◆ **PROBLEM TO WORK ON**:
If a picture appears in the records, leave it out and transcribe the rest exactly.

◆ **SUPPLIED INFORMATION**:
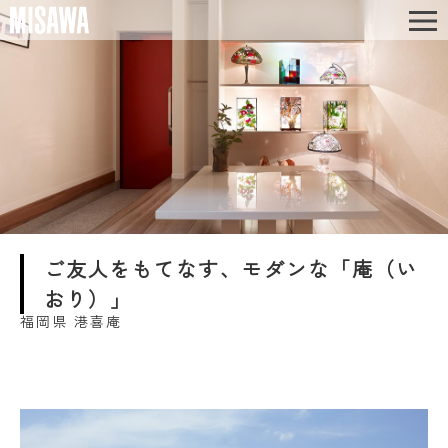
ご友人をもてなす、モダンな「庵（い
おり）」
福岡県 港喜庵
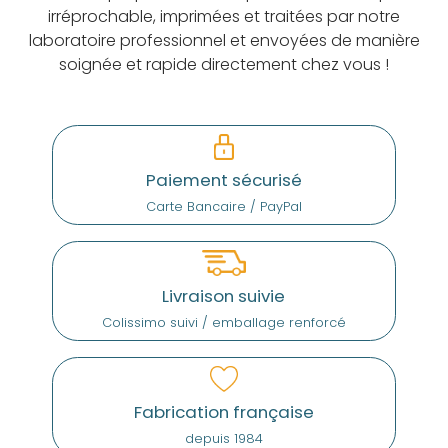
irréprochable, imprimées et traitées par notre
laboratoire professionnel et envoyées de manière
soignée et rapide directement chez vous !
Paiement sécurisé
Carte Bancaire / PayPal
Livraison suivie
Colissimo suivi / emballage renforcé
Fabrication française
depuis 1984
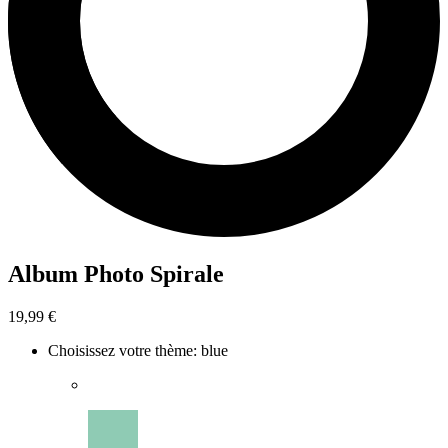
Album Photo Spirale
19,99 €
Choisissez votre thème
:
blue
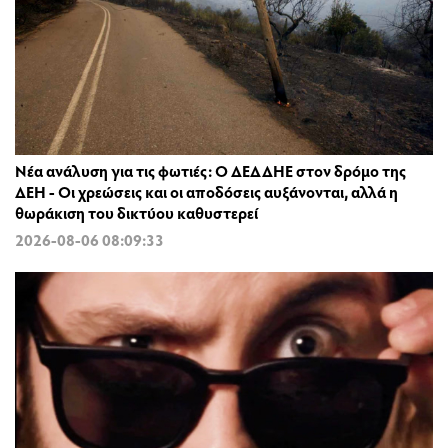
Νέα ανάλυση για τις φωτιές: Ο ΔΕΔΔΗΕ στον δρόμο της
ΔΕΗ - Οι χρεώσεις και οι αποδόσεις αυξάνονται, αλλά η
θωράκιση του δικτύου καθυστερεί
2026-08-06 08:09:33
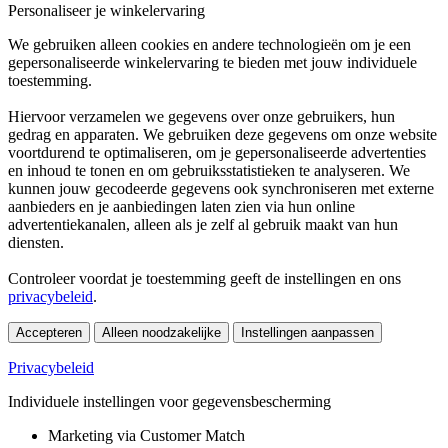
Personaliseer je winkelervaring
We gebruiken alleen cookies en andere technologieën om je een
gepersonaliseerde winkelervaring te bieden met jouw individuele
toestemming.
Hiervoor verzamelen we gegevens over onze gebruikers, hun
gedrag en apparaten. We gebruiken deze gegevens om onze website
voortdurend te optimaliseren, om je gepersonaliseerde advertenties
en inhoud te tonen en om gebruiksstatistieken te analyseren. We
kunnen jouw gecodeerde gegevens ook synchroniseren met externe
aanbieders en je aanbiedingen laten zien via hun online
advertentiekanalen, alleen als je zelf al gebruik maakt van hun
diensten.
Controleer voordat je toestemming geeft de instellingen en ons
privacybeleid
.
Accepteren
Alleen noodzakelijke
Instellingen aanpassen
Privacybeleid
Individuele instellingen voor gegevensbescherming
Marketing via Customer Match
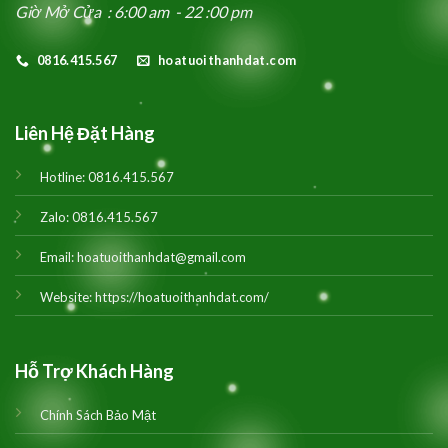
Giờ Mở Cửa : 6:00 am - 22 :00 pm
0816.415.567
hoatuoithanhdat.com
Liên Hệ Đặt Hàng
Hotline:
0816.415.567
Zalo:
0816.415.567
Email:
hoatuoithanhdat@gmail.com
Website:
https://hoatuoithanhdat.com/
Hỗ Trợ Khách Hàng
Chính Sách Bảo Mật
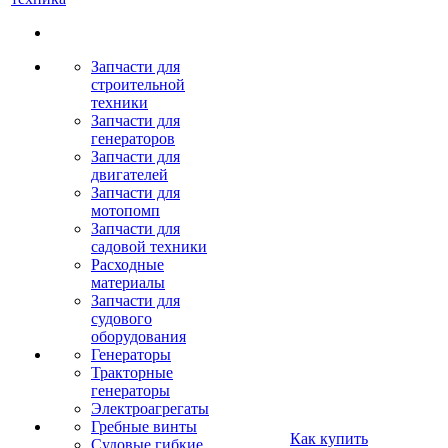
Запчасти для
строительной
техники
Запчасти для
генераторов
Запчасти для
двигателей
Запчасти для
мотопомп
Запчасти для
садовой техники
Расходные
материалы
Запчасти для
судового
оборудования
Генераторы
Тракторные
генераторы
Электроагрегаты
Гребные винты
Как купить
Судовые гибкие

◆ **RESULT**:
ご友人をもてなす、モダンな「庵（い
おり）」
福岡県 港喜庵
irréprochable, imprimées et traitées par notre
laboratoire professionnel et envoyées de manière
soignée et rapide directement chez vous !
Paiement sécurisé
Carte Bancaire / PayPal
Livraison suivie
Colissimo suivi / emballage renforcé
Fabrication française
depuis 1984
Album Photo Spirale
19,99 €
Choisissez votre thème
:
blue
Νέα ανάλυση για τις φωτιές: Ο ΔΕΔΔΗΕ στον δρόμο της
ΔΕΗ - Οι χρεώσεις και οι αποδόσεις αυξάνονται, αλλά η
θωράκιση του δικτύου καθυστερεί
2026-08-06 08:09:33
Personaliseer je winkelervaring
We gebruiken alleen cookies en andere technologieën om je een
gepersonaliseerde winkelervaring te bieden met jouw individuele
toestemming.
Hiervoor verzamelen we gegevens over onze gebruikers, hun
gedrag en apparaten. We gebruiken deze gegevens om onze website
voortdurend te optimaliseren, om je gepersonaliseerde advertenties
en inhoud te tonen en om gebruiksstatistieken te analyseren. We
kunnen jouw gecodeerde gegevens ook synchroniseren met externe
aanbieders en je aanbiedingen laten zien via hun online
advertentiekanalen, alleen als je zelf al gebruik maakt van hun
diensten.
Controleer voordat je toestemming geeft de instellingen en ons
privacybeleid
.
Accepteren
Alleen noodzakelijke
Instellingen aanpassen
Privacybeleid
Individuele instellingen voor gegevensbescherming
Marketing via Customer Match
Giờ Mở Cửa : 6:00 am - 22 :00 pm
0816.415.567
hoatuoithanhdat.com
Liên Hệ Đặt Hàng
Hotline:
0816.415.567
Zalo:
0816.415.567
Email:
hoatuoithanhdat@gmail.com
Website:
https://hoatuoithanhdat.com/
Hỗ Trợ Khách Hàng
Chính Sách Bảo Mật
Запчасти для
строительной
техники
Запчасти для
генераторов
Запчасти для
двигателей
Запчасти для
мотопомп
Запчасти для
садовой техники
Расходные
материалы
Запчасти для
судового
оборудования
Генераторы
Тракторные
генераторы
Электроагрегаты
Гребные винты
Как купить
Судовые гибкие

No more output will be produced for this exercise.